The document at issue, a copy of which was attached to Commissioner Allen’s deposition that was submitted into evidence, sets forth at least some of the rules an inmate must abide by if he or she wishes to participate in the work-release program, including the amount he or she will pay for transportation and the amount of his or her earnings the department will withhold to defray the costs of the inmate’s confinement. Those rules are set forth in the department’s regulations; they are not negotiable. An inmate does not have the option of picking and choosing the rules of the program with which he or she agrees. In signing the agreement, the inmates are agreeing to abide by the rules. Participation in the work-release program is voluntary, and if an inmate does not like the program’s rules, he or she is not required to take part in the program.

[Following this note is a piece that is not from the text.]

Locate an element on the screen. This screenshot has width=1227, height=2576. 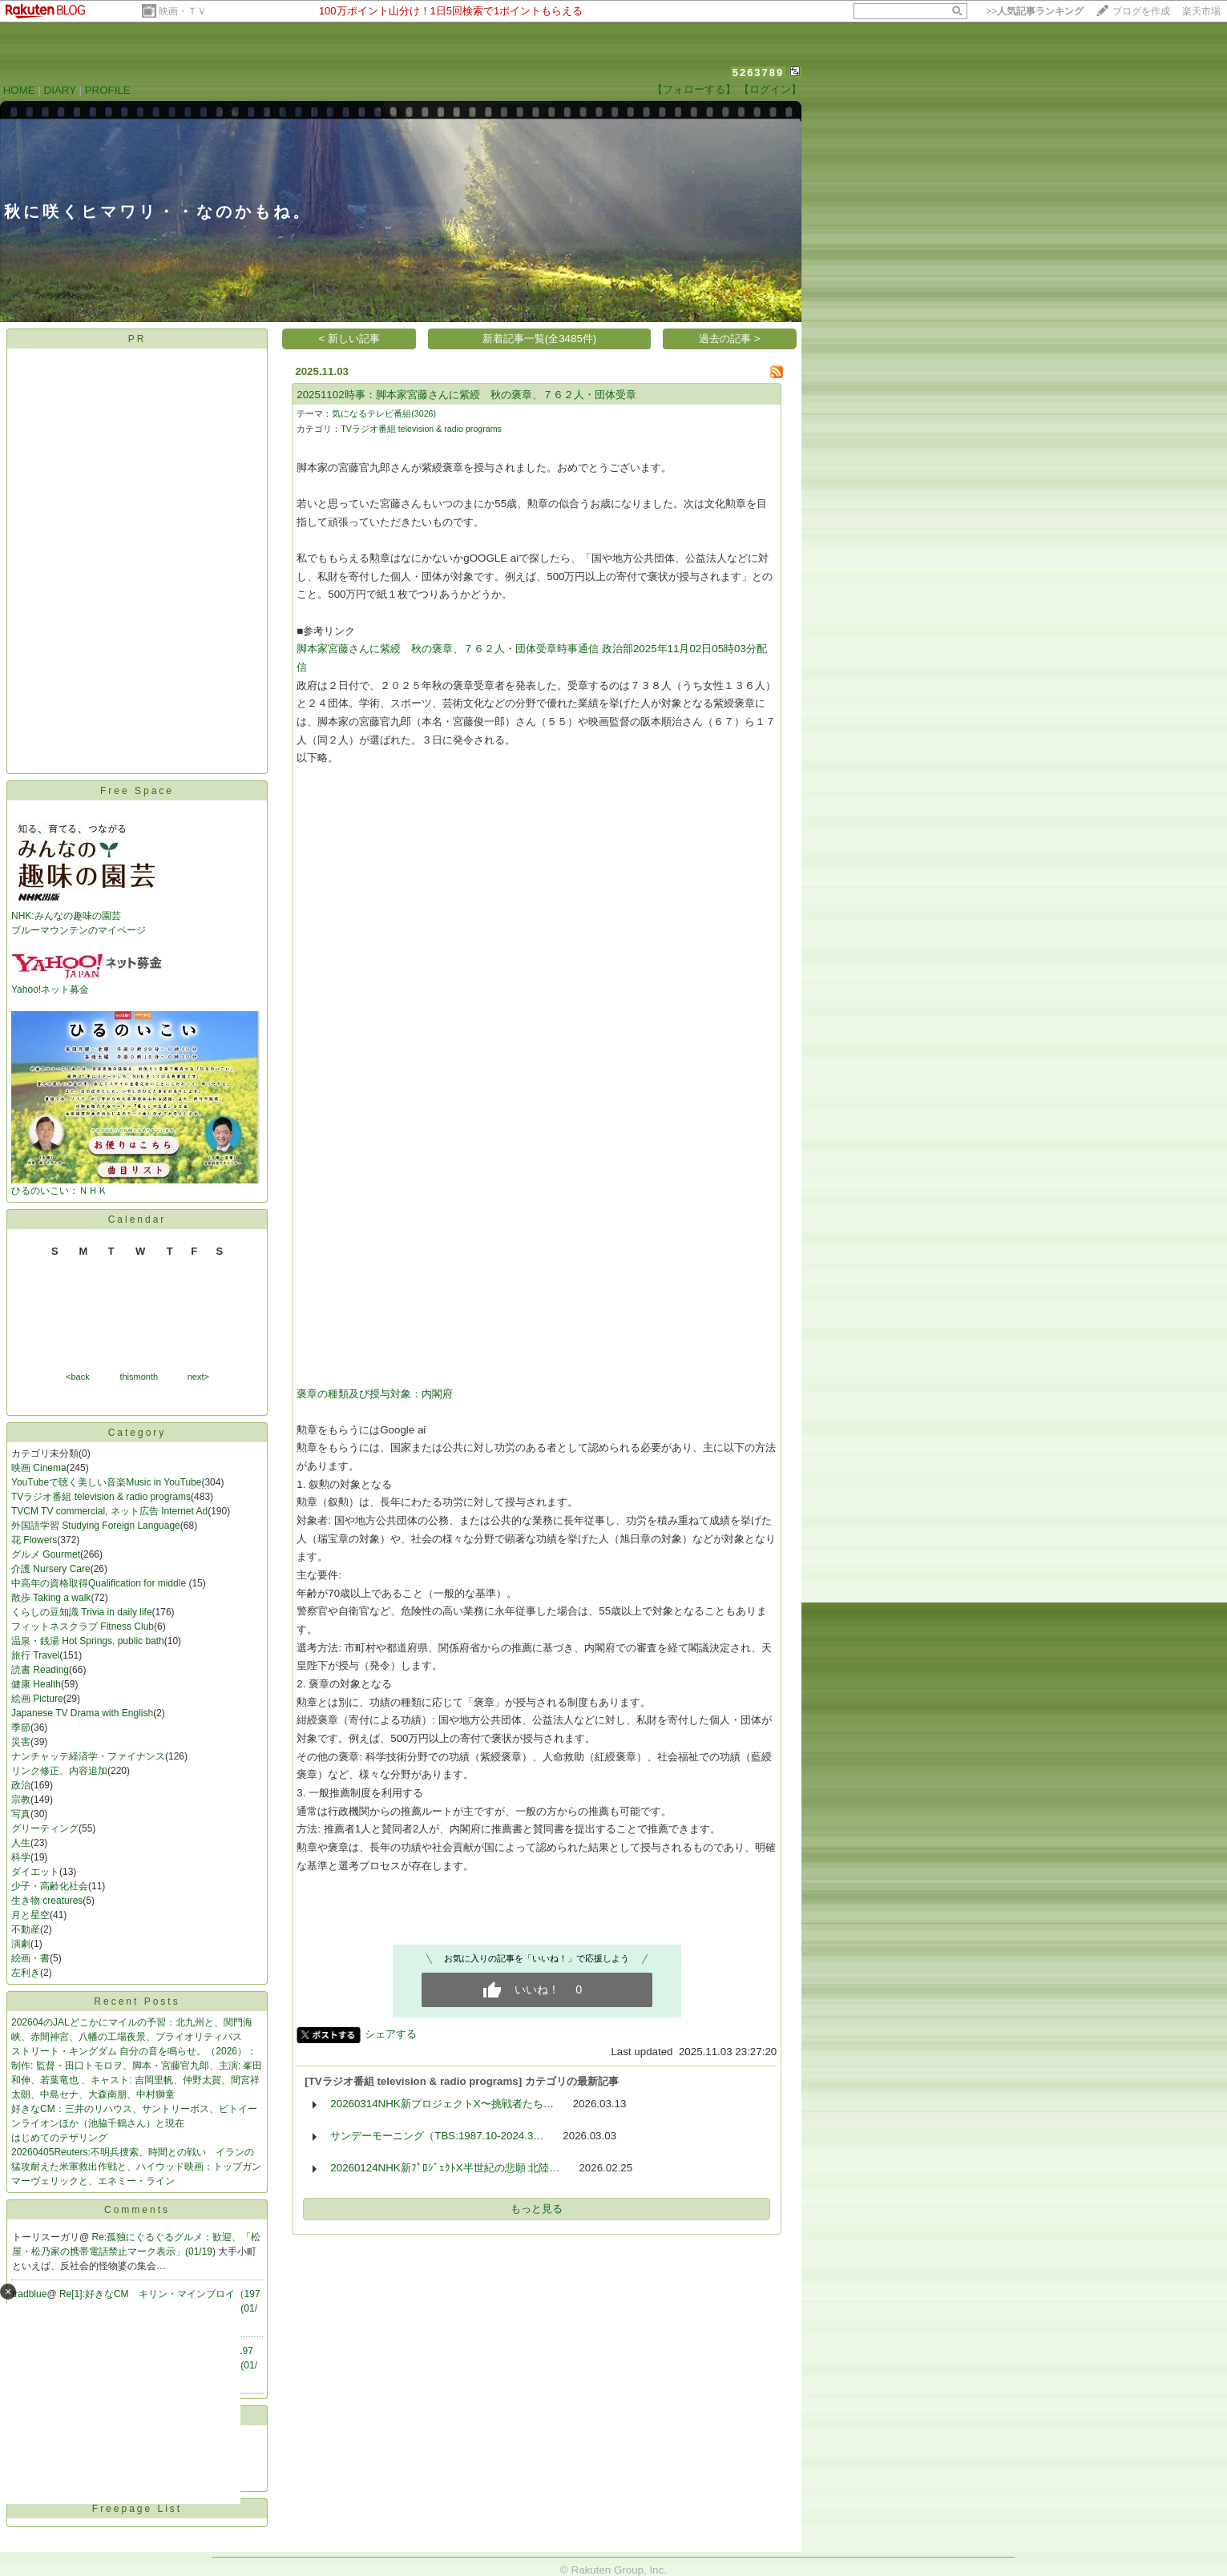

For the reasons set forth above, I must respectfully dissent from those portions of the main opinion holding that § 14-8-6 provides an absolute cap on the amount of money the department is authorized to withhold from a work-release inmate’s earnings and holding void the document work-release inmates sign authorizing the department to withhold certain costs related to work release. Otherwise, I concur in the main opinion.

PITTMAN, J., concurs. 
      
      . Mr. Carter's full name does not appear in the record on appeal.
     
      
      . Mr. Reynolds's full name does not appear in the record on appeal.
     
      
      .The plaintiffs filed four lawsuits that were consolidated for trial.
     
      
      . Allen testified that he had no explanation as to why the original 1997 version of the regulation still referred to a maximum withholding of 32.5% when the statute had been amended five years earlier to allow a maximum withholding of 40%.
     
      
      . Allen testified that inmates may choose to take public transportation to their places of employment, in which case the inmates are to pay the total cost of transportation. However, some of the plaintiffs testified that they were not given the option of taking public transportation to their places of employment.
     
      
      . We recognize that in its judgment the trial court determined that the issue whether DOC was exceeding the 40% cap under § 14-8-6 was moot because, the trial court said, the regulation in place at the time, Admin. Reg. No. 410, authorized a withholding of 32.5%. However, the trial court went on to address the issue whether more than 40% of an inmate’s work-release earnings could be withheld. After the trial court entered its judgment, the department formally amended Admin. Reg. No. 410 to authorize withholding of up to 40% of an inmate's work-release earnings. As a matter of judicial economy, we will address this issue.
     
      
      . Although § 14 — 1—8(a) refers specifically to the “board” of corrections, in 1983 the enactment of Ala.Code 1975, § 14-1-1.1, created the department and vested in it all the duties and powers that once had belonged to the board.